Exercise instructions -> Please show every line in the entries below that includes the word "Novus".

──────── Exercise data ────────

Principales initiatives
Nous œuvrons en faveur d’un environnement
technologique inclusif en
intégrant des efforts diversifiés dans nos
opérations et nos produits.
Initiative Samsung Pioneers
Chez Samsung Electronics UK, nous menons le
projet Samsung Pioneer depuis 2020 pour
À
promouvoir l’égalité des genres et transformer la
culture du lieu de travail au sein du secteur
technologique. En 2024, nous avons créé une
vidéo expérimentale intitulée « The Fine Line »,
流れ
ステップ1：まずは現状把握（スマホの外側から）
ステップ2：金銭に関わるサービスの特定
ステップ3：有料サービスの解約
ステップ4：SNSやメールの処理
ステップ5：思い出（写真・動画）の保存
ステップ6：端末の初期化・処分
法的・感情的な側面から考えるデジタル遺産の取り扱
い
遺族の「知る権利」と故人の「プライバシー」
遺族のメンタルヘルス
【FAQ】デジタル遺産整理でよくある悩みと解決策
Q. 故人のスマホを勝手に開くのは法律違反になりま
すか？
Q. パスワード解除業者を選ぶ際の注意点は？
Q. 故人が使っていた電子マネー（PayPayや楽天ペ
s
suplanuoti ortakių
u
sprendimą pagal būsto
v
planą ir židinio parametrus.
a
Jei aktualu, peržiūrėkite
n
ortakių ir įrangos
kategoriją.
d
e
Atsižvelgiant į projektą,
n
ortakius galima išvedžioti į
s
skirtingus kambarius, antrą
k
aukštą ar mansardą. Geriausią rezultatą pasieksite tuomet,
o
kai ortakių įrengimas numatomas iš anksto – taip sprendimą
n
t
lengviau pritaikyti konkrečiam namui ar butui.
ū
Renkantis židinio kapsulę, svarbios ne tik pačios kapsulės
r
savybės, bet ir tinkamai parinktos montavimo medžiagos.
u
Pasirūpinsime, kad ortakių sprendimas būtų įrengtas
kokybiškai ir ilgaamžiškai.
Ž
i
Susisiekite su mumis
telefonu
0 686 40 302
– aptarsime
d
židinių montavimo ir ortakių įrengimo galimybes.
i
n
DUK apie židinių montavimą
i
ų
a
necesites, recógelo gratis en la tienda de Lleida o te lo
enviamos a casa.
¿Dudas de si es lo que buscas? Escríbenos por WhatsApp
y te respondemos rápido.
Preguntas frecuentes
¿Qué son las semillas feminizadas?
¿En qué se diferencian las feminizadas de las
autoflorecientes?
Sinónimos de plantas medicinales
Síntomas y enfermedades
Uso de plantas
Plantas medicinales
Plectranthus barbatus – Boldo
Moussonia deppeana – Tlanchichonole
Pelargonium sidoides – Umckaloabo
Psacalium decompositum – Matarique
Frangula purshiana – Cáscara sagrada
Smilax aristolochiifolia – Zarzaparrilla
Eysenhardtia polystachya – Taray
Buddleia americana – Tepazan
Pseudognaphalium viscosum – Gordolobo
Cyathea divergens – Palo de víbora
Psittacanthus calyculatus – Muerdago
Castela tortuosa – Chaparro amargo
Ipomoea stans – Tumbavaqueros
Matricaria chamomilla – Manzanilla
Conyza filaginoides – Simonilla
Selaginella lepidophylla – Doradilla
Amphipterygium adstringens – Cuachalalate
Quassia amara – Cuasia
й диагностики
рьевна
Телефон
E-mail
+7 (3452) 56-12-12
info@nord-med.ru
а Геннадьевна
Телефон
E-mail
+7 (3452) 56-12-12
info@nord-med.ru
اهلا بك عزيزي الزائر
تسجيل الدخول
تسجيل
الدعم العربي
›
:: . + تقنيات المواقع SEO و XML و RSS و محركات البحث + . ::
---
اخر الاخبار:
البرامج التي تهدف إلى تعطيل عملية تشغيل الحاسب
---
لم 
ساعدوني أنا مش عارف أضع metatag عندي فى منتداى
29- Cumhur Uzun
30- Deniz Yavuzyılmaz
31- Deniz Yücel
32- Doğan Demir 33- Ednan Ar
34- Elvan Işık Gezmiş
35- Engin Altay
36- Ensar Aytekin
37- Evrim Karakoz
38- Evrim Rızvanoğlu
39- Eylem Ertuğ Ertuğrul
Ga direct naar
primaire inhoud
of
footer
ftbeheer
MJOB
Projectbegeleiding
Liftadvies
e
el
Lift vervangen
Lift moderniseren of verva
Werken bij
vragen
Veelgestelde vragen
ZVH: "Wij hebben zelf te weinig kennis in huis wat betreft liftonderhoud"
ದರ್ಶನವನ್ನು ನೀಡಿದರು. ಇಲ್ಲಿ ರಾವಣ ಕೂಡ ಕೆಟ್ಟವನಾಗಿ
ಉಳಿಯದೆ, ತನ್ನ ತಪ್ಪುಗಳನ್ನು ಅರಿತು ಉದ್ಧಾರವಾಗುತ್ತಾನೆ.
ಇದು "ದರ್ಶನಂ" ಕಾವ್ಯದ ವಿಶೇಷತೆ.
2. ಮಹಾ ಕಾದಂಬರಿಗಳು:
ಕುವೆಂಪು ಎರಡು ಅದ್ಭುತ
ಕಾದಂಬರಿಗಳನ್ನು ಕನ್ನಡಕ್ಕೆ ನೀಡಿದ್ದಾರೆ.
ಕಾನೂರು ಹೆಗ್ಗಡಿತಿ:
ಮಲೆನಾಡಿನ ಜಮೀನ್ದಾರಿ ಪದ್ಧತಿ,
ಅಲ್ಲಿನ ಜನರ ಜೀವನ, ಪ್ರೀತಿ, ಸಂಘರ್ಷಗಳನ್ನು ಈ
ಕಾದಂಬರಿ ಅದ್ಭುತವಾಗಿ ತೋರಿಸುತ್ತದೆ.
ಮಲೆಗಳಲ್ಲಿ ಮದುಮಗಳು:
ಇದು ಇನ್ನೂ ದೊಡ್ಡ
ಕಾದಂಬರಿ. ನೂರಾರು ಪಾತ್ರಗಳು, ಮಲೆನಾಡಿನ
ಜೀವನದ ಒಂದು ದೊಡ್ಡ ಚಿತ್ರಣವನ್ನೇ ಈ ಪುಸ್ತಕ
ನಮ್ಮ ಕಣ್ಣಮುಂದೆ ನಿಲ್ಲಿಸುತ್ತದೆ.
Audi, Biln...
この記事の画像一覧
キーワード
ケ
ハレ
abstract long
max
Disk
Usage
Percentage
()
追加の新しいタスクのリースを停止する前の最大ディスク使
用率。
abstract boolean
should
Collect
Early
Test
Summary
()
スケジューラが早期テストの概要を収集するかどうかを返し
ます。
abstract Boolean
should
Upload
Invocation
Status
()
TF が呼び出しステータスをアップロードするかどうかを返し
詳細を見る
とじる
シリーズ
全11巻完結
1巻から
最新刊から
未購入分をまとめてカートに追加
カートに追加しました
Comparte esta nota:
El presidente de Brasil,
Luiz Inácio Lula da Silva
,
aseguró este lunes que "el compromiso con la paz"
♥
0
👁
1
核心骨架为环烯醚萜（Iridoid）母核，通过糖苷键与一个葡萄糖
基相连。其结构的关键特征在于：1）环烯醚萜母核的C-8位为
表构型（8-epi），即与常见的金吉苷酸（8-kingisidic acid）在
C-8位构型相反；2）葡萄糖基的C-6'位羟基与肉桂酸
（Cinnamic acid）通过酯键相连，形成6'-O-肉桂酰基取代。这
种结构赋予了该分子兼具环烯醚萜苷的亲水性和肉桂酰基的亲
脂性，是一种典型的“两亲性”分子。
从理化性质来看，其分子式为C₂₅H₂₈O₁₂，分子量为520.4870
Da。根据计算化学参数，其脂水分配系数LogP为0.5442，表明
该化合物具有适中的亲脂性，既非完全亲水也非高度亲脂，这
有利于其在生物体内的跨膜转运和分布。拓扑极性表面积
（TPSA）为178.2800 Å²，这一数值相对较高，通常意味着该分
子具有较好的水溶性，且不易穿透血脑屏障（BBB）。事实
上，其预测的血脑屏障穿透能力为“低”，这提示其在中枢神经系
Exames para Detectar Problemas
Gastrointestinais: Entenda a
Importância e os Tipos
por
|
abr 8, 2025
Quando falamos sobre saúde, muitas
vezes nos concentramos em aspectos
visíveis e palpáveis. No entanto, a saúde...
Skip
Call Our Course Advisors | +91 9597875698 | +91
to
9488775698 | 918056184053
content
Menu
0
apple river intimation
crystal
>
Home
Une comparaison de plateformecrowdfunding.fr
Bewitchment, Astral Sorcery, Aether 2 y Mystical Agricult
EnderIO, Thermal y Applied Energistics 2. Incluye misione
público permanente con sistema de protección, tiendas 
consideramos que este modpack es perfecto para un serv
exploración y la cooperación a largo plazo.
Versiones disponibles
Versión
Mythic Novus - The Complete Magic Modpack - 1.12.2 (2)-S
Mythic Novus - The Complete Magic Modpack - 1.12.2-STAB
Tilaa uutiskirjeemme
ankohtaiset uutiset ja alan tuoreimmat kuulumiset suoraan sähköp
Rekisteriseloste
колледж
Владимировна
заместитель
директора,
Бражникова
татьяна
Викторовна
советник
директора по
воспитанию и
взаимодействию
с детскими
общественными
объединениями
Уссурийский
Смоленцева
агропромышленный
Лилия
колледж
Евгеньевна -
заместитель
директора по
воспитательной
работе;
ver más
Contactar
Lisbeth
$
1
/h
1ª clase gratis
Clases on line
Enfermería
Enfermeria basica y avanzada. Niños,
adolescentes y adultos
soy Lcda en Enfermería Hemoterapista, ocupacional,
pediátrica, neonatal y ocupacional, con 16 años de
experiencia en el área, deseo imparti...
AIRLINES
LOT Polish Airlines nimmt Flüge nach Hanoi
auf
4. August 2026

────────

Output of the exercise ->
Mythic Novus - The Complete Magic Modpack - 1.12.2 (2)-S
Mythic Novus - The Complete Magic Modpack - 1.12.2-STAB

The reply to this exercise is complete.